### PROVIDED MATERIAL
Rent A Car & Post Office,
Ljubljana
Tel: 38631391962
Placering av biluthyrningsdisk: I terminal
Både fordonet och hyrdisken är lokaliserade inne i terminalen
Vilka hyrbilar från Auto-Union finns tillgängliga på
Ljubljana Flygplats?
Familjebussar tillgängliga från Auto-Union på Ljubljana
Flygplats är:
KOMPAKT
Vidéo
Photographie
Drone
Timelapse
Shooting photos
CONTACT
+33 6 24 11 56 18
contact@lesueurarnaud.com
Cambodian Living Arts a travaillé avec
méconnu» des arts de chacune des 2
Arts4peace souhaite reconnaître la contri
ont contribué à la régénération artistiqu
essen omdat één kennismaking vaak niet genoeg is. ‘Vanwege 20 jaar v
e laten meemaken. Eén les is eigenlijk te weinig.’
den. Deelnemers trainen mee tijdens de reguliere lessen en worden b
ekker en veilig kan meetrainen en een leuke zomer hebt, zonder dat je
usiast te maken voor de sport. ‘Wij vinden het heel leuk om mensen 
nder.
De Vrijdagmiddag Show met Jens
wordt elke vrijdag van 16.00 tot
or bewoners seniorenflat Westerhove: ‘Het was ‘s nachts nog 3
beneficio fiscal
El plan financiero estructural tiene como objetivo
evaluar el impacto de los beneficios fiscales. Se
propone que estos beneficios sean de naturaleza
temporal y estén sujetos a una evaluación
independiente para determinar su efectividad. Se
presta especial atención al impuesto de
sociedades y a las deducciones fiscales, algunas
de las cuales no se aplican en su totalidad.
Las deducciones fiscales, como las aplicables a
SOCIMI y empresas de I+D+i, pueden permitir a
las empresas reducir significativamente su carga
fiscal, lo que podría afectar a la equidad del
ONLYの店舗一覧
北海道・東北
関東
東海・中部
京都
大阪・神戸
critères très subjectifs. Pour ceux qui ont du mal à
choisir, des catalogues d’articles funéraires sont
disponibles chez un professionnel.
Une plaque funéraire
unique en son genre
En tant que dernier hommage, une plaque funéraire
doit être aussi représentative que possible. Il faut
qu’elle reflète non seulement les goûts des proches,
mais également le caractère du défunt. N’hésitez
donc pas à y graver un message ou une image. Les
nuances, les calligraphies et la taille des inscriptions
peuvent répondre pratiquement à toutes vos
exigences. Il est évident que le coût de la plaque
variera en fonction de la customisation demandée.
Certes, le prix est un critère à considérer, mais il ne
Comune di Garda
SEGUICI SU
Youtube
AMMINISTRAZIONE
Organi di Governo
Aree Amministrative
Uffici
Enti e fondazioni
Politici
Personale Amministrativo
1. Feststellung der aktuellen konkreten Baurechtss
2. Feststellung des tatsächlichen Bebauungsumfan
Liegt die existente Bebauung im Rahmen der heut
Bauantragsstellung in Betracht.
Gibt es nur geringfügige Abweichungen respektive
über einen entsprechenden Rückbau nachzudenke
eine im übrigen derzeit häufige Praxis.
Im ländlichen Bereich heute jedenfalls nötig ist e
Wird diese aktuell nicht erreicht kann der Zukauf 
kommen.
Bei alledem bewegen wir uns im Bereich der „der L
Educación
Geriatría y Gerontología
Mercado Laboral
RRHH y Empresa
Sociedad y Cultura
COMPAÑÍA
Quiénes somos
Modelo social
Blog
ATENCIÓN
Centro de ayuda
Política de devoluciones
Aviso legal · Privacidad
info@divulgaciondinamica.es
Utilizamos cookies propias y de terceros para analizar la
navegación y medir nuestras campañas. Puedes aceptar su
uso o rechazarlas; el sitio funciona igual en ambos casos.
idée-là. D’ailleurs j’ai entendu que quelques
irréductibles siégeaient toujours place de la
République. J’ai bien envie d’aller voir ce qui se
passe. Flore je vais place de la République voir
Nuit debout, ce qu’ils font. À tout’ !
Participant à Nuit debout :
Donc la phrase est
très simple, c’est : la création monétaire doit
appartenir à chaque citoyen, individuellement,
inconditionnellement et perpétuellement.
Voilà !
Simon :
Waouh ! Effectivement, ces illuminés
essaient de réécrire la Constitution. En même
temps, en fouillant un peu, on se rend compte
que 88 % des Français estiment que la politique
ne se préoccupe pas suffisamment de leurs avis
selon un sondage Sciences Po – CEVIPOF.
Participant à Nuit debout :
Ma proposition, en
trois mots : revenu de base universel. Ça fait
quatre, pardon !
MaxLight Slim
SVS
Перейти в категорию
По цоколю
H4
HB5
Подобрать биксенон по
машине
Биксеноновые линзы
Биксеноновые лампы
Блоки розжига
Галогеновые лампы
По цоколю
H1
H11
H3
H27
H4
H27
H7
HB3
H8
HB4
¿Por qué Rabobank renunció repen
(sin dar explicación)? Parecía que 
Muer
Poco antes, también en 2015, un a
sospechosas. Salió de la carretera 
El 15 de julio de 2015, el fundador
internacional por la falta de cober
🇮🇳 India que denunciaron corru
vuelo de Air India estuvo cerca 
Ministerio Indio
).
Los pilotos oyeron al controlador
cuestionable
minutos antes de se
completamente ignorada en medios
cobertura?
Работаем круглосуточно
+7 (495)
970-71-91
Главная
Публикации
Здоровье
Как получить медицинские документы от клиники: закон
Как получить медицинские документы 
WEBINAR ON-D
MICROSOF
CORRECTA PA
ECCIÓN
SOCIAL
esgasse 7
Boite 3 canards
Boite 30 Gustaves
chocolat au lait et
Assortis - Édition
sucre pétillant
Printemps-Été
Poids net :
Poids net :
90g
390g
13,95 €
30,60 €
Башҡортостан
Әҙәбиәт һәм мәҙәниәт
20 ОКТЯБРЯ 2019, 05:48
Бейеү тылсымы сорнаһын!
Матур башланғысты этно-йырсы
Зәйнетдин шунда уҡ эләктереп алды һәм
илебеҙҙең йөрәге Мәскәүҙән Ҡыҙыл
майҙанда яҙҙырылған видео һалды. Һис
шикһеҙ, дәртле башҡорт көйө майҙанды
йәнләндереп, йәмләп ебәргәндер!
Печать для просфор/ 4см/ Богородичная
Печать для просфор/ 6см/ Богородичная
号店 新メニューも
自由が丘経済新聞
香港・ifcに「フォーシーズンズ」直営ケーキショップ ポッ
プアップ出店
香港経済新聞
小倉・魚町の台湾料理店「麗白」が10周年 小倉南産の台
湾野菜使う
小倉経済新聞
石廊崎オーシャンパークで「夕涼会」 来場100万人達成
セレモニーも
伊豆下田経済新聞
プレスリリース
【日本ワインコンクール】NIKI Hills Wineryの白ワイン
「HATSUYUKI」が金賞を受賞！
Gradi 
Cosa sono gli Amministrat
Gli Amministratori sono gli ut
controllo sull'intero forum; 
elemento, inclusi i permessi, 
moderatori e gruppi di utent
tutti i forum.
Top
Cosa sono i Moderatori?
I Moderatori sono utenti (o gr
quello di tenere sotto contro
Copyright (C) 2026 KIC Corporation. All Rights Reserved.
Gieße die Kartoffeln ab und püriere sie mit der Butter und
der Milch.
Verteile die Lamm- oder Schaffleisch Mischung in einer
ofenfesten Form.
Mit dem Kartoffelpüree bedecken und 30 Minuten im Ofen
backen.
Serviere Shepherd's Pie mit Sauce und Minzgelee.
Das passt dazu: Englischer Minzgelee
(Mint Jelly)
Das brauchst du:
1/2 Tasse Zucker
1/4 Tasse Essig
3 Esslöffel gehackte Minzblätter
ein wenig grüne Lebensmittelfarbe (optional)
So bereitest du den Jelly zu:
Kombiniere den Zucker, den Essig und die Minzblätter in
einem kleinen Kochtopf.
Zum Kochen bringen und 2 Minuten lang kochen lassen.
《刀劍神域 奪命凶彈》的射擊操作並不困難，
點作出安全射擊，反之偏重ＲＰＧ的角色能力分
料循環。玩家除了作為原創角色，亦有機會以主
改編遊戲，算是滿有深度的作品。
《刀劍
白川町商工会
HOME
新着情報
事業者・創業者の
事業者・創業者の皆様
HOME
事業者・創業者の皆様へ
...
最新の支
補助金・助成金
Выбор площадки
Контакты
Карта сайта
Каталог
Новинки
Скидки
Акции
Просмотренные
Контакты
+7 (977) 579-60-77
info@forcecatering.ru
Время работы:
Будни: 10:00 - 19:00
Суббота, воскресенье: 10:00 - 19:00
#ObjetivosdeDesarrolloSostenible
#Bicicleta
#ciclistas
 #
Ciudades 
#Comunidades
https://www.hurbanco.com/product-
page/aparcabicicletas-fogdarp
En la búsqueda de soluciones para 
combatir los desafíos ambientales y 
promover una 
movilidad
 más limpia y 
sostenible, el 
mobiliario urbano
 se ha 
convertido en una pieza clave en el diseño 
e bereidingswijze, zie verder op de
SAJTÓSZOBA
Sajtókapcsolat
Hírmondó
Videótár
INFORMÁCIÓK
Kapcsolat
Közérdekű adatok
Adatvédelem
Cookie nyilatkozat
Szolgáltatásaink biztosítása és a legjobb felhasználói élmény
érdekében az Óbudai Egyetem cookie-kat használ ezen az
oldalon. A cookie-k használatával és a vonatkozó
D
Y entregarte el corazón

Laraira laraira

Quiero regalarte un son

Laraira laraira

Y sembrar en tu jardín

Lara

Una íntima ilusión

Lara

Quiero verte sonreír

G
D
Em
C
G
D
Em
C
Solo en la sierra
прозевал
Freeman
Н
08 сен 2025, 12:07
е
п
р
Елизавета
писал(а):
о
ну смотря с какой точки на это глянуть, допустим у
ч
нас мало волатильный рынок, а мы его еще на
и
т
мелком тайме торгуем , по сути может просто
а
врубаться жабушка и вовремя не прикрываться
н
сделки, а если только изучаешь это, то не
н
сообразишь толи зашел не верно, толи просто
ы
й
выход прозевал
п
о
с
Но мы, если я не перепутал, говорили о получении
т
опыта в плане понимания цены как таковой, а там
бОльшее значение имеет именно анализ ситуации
######
REQUIRED WORK:
Your response should be the count of lines in the material above that contain "Minzblätter", with nothing added.

RESULT FOR THIS EXERCISE:
2